TASK DESCRIPTION – Return, word for word, only the lines of the data below that lie between the line with "Local Laws Check" and the line with "no dependency on", those two lines included.

DATA FOR PROCESSING –
[Start of section]
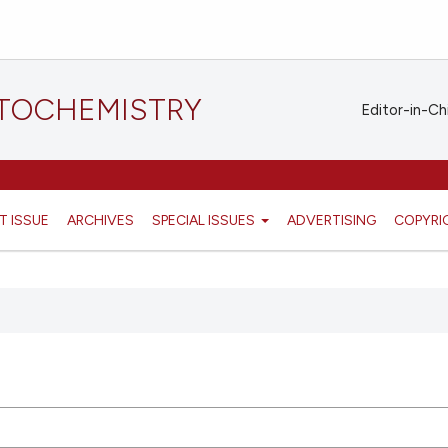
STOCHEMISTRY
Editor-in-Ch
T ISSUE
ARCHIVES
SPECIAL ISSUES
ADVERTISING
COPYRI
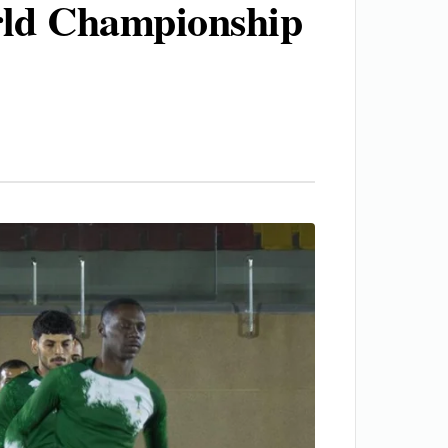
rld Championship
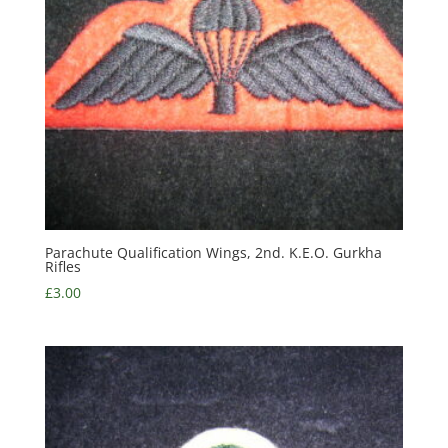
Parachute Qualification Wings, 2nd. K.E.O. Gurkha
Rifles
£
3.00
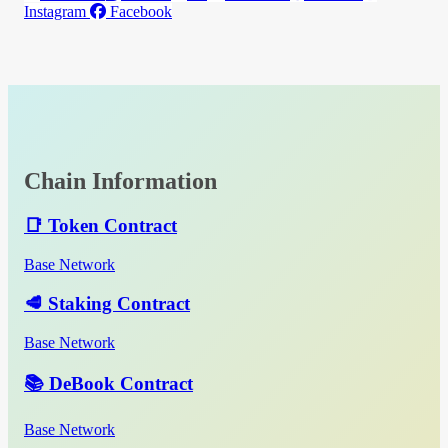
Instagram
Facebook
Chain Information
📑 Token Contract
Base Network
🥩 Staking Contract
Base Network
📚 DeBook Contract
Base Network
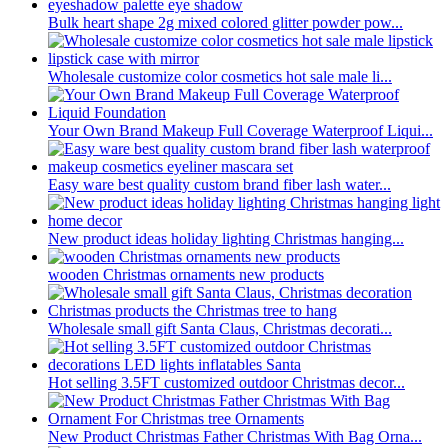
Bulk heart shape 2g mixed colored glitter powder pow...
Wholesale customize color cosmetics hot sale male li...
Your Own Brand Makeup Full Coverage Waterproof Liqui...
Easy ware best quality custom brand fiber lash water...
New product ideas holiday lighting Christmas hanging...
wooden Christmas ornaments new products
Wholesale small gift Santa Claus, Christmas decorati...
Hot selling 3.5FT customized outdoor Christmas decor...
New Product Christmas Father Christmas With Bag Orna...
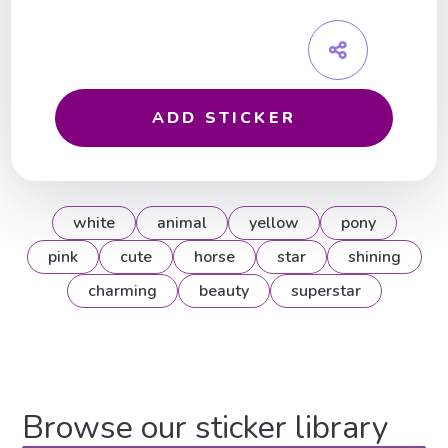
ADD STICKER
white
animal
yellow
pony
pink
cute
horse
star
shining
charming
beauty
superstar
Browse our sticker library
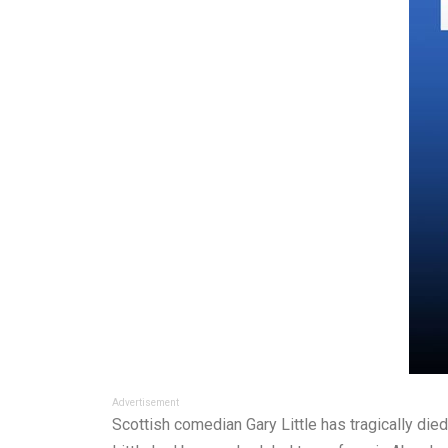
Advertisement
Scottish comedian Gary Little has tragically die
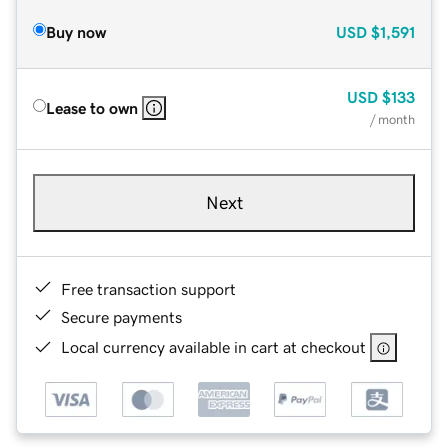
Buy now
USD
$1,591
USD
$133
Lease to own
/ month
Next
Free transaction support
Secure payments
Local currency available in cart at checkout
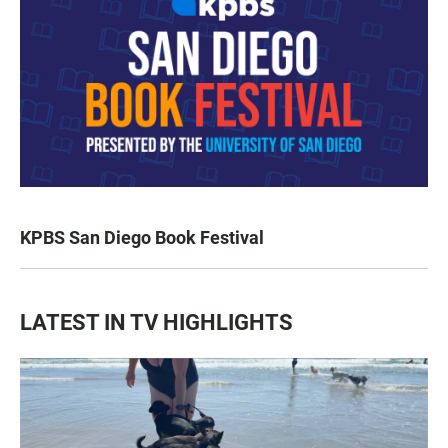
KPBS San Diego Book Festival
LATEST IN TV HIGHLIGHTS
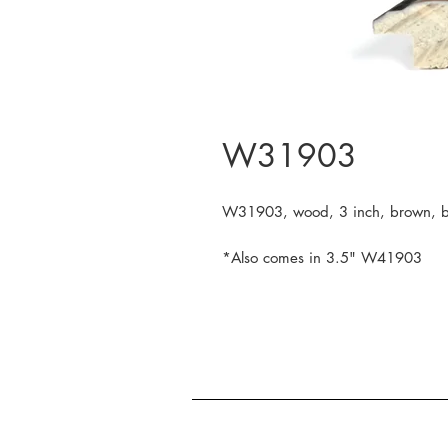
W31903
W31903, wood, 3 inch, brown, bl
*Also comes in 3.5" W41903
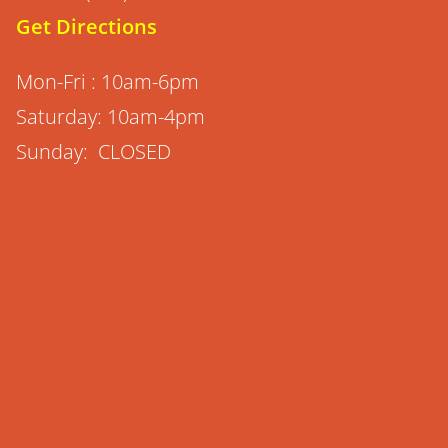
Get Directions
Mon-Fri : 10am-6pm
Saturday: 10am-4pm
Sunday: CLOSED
[End of section]
[Start of section]
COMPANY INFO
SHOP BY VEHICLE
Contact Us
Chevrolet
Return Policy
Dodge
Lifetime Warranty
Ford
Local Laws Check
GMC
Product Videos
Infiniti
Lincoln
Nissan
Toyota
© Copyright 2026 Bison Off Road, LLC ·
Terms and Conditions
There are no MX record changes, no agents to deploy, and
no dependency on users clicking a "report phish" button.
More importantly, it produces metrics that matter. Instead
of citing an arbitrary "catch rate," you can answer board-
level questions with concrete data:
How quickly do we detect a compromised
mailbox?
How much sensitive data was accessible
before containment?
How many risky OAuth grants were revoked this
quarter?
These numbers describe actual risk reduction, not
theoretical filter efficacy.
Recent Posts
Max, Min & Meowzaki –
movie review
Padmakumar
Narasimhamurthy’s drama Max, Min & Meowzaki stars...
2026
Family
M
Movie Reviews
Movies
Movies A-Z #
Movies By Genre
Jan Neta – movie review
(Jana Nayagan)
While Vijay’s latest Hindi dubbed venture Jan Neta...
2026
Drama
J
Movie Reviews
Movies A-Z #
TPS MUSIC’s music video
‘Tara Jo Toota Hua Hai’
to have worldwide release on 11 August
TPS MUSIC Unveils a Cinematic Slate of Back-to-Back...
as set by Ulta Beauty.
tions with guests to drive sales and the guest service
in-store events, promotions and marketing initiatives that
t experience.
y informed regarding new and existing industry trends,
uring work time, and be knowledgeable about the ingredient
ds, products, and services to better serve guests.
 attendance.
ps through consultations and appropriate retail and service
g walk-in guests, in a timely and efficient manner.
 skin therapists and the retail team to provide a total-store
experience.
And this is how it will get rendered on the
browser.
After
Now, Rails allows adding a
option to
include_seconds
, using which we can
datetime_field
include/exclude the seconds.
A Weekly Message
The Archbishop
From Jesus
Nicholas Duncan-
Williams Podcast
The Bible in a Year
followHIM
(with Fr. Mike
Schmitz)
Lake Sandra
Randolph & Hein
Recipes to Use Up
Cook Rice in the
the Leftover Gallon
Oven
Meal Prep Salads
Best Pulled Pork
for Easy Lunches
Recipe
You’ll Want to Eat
[End of section]
[Start of section]
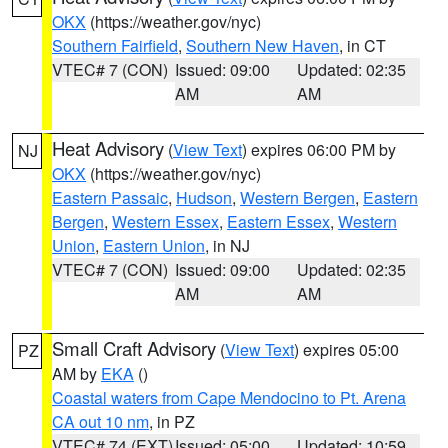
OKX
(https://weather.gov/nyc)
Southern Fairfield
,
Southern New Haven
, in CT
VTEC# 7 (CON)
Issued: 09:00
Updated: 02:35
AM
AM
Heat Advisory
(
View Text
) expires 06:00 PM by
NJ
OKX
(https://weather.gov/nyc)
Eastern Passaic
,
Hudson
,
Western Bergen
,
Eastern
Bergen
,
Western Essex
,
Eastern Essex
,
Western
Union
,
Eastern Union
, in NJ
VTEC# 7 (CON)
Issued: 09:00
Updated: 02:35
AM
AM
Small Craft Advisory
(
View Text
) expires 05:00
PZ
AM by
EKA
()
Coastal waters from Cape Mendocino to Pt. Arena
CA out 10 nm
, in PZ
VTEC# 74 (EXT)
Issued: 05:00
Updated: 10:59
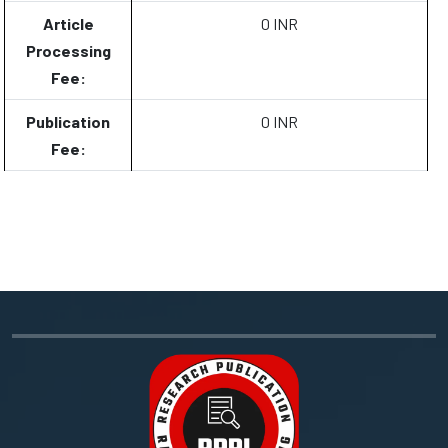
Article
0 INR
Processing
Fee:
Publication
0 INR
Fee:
[End of section]
TASK OUTPUT –
Local Laws Check
GMC
Product Videos
Infiniti
Lincoln
Nissan
Toyota
© Copyright 2026 Bison Off Road, LLC ·
Terms and Conditions
There are no MX record changes, no agents to deploy, and
no dependency on users clicking a "report phish" button.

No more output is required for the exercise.